Exxon and Chevron Report Lower Q1 Profits Despite High Oil Prices

by Oluwatosin Racheal Alabi

KEY POINTS


  • Exxon Mobil and Chevron reported sharp drops in Q1 2026 profits despite higher global oil prices.
  • Earnings were affected by timing issues, supply disruptions, and Middle East tensions.
  • While some oil firms gained, market volatility continues to impact the global energy sector and fuel prices.

Two of the world’s biggest energy companies, ExxonMobil and Chevron, have reported significant drops in first-quarter profits for 2026, even as global oil prices surged due to supply disruptions and geopolitical tensions.

Exxon’s earnings fell by about 46 percent to $4.2 billion, while Chevron’s profit declined by 37 percent to $2.2 billion. Despite the drop, both companies still performed better than Wall Street analysts had predicted.

Company executives attributed the weaker earnings largely to timing issues and disruptions linked to instability in the Middle East. They explained that while oil prices rose sharply, some of the financial benefits were not immediately reflected in quarterly results.

Exxon CEO Darren Woods noted that profits tied to physical oil shipments often lag behind market pricing because of inventory timing and hedging processes. This means revenue from higher prices may appear in later financial periods rather than immediately

Global tensions push oil prices higher

Oil prices have surged to their highest levels since 2022, driven largely by ongoing conflict involving Iran and disruptions in global supply chains. These developments have tightened the oil market and increased volatility across the energy sector.

Despite the current drop in quarterly profits, analysts expect major oil producers to eventually benefit from sustained high prices if market conditions remain tight.
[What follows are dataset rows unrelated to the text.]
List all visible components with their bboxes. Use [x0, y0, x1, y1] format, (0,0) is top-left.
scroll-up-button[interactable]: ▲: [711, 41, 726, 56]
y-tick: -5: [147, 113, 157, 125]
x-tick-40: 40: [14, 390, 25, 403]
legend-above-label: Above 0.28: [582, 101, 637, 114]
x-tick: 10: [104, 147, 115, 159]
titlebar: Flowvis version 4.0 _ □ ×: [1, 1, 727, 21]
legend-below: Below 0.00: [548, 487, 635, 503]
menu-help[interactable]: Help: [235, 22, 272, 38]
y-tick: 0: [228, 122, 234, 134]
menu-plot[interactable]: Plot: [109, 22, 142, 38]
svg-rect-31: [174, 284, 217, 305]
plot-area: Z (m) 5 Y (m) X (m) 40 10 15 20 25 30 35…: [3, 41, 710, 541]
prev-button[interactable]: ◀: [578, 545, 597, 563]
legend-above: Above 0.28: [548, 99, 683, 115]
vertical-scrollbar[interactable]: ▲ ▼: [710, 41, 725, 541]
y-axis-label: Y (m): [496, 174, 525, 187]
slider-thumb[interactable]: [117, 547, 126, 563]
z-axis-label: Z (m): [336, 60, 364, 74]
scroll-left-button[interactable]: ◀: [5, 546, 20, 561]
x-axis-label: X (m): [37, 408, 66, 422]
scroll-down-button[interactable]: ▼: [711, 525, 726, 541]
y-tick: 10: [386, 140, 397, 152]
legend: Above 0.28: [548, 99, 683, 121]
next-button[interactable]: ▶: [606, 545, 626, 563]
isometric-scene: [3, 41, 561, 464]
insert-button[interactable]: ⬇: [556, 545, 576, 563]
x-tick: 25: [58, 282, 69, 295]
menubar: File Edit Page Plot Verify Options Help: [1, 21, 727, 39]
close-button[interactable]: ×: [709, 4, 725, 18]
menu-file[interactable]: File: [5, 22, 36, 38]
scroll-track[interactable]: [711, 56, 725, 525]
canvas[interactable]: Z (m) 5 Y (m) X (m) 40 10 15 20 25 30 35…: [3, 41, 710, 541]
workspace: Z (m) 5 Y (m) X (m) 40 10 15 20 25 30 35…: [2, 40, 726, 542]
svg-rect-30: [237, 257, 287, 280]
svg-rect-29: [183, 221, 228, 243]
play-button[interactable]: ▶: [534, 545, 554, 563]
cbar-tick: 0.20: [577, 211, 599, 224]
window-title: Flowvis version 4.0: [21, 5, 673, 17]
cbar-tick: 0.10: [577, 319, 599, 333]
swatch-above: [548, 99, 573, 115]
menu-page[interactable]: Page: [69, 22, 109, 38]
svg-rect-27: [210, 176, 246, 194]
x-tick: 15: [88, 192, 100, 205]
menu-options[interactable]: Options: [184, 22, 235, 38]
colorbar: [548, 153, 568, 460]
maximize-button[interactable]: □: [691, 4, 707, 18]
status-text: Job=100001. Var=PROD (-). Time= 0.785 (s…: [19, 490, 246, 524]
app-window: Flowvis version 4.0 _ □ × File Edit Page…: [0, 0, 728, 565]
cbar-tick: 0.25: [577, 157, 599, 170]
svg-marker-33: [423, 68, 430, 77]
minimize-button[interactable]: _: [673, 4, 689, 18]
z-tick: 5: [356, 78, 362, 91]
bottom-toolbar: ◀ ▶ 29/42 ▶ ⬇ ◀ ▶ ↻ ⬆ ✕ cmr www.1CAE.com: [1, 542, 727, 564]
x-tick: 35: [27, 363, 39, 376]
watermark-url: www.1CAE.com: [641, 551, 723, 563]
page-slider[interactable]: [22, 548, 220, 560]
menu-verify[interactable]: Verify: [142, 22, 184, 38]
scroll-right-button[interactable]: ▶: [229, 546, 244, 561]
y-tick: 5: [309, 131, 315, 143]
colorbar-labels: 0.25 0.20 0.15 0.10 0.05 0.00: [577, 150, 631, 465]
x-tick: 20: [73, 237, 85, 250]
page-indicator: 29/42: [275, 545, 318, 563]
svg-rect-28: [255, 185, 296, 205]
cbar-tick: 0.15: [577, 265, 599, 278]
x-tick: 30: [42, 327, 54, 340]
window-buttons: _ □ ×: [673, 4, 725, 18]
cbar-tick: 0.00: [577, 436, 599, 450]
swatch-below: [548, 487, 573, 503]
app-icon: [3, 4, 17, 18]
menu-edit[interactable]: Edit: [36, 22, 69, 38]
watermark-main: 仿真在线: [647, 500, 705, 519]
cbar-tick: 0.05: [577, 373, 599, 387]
While Exxon and Chevron reported declines, other energy companies performed strongly during the same period. For example, BP recorded more than double its previous profits, boosted by strong trading performance in oil markets.

However, not all companies have benefited equally. Some firms, including those involved in liquefied natural gas production, have faced disruptions due to ongoing conflict, affecting output and future forecasts.

The volatility in global oil markets has also affected fuel prices, with consumers experiencing higher costs at the pump. Rising prices have added pressure to inflation levels and contributed to concerns about slower economic growth in some regions.

As geopolitical tensions continue, energy markets remain unpredictable, with both risks and opportunities shaping the outlook for producers and consumers alike.